Segment Start: Records to process

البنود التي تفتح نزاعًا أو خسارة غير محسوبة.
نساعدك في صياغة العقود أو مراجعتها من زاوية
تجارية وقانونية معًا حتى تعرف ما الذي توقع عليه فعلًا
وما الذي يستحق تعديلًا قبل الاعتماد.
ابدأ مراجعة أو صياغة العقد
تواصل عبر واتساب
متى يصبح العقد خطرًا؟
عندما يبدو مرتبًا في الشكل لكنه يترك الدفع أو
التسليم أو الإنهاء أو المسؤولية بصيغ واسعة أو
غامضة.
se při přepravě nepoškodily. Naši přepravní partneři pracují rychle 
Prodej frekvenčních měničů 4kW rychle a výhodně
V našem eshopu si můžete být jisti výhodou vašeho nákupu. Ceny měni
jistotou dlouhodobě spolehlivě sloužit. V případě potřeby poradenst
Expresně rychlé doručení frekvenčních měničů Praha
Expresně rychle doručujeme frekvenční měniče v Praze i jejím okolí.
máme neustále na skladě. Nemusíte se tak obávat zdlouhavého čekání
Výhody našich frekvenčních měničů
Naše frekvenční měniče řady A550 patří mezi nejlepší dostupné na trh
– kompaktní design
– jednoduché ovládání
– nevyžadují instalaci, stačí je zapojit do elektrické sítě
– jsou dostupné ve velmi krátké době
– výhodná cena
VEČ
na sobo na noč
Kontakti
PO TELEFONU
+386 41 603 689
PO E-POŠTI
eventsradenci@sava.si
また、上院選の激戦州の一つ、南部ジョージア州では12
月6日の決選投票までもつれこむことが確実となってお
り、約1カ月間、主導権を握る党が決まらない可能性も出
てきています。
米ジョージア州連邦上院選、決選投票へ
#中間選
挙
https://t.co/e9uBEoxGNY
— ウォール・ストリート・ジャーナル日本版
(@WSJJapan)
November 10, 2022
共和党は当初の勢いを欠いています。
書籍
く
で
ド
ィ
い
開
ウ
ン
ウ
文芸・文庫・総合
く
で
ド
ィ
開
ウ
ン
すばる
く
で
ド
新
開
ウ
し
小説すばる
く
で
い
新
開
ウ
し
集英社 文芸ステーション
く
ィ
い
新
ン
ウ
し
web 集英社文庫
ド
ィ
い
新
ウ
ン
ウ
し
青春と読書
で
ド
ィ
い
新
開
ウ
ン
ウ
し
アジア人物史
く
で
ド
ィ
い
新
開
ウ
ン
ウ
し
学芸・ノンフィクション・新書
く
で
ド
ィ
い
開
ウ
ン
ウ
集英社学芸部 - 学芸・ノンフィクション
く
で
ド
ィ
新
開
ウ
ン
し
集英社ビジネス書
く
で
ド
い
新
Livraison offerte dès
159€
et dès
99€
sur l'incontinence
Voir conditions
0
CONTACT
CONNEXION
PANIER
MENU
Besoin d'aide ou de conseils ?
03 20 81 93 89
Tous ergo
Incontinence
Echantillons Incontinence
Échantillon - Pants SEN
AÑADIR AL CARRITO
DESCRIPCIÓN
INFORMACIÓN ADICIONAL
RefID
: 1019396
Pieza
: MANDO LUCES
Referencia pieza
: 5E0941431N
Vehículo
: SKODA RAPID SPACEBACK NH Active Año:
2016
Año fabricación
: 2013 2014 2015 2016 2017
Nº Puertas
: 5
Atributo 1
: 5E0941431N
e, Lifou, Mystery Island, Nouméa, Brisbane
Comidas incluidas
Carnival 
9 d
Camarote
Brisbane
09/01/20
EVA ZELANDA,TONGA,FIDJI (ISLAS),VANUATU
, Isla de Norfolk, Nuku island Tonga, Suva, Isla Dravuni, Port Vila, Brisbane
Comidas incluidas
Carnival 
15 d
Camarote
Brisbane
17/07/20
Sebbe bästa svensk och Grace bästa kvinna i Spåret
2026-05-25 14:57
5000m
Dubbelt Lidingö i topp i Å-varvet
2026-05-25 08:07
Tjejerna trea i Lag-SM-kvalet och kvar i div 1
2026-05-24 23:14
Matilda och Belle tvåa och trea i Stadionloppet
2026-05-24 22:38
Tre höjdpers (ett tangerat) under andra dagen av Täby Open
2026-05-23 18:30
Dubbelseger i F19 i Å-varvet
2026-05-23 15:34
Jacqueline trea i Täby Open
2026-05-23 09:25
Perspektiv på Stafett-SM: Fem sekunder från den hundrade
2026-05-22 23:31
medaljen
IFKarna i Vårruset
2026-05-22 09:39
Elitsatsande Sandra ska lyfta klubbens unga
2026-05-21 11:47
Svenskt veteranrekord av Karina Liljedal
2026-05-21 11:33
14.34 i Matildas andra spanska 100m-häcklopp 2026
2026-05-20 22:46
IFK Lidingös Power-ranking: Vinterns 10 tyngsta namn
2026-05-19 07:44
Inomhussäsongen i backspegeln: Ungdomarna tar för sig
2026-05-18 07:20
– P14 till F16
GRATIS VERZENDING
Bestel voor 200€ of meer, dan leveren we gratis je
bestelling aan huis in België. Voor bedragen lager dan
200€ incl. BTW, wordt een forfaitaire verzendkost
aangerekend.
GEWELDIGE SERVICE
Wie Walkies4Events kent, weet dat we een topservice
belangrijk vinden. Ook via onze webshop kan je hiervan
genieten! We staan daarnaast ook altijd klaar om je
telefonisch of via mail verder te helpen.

Segment End: Records to process

§ **Your objective**: Taking the records above, retype every line from the one with "https://t.co/e9uBEoxGNY" down to the one with "Échantillon - Pants SEN", exactly and with nothing else.

§ **Result of this exercise**:
https://t.co/e9uBEoxGNY
— ウォール・ストリート・ジャーナル日本版
(@WSJJapan)
November 10, 2022
共和党は当初の勢いを欠いています。
書籍
く
で
ド
ィ
い
開
ウ
ン
ウ
文芸・文庫・総合
く
で
ド
ィ
開
ウ
ン
すばる
く
で
ド
新
開
ウ
し
小説すばる
く
で
い
新
開
ウ
し
集英社 文芸ステーション
く
ィ
い
新
ン
ウ
し
web 集英社文庫
ド
ィ
い
新
ウ
ン
ウ
し
青春と読書
で
ド
ィ
い
新
開
ウ
ン
ウ
し
アジア人物史
く
で
ド
ィ
い
新
開
ウ
ン
ウ
し
学芸・ノンフィクション・新書
く
で
ド
ィ
い
開
ウ
ン
ウ
集英社学芸部 - 学芸・ノンフィクション
く
で
ド
ィ
新
開
ウ
ン
し
集英社ビジネス書
く
で
ド
い
新
Livraison offerte dès
159€
et dès
99€
sur l'incontinence
Voir conditions
0
CONTACT
CONNEXION
PANIER
MENU
Besoin d'aide ou de conseils ?
03 20 81 93 89
Tous ergo
Incontinence
Echantillons Incontinence
Échantillon - Pants SEN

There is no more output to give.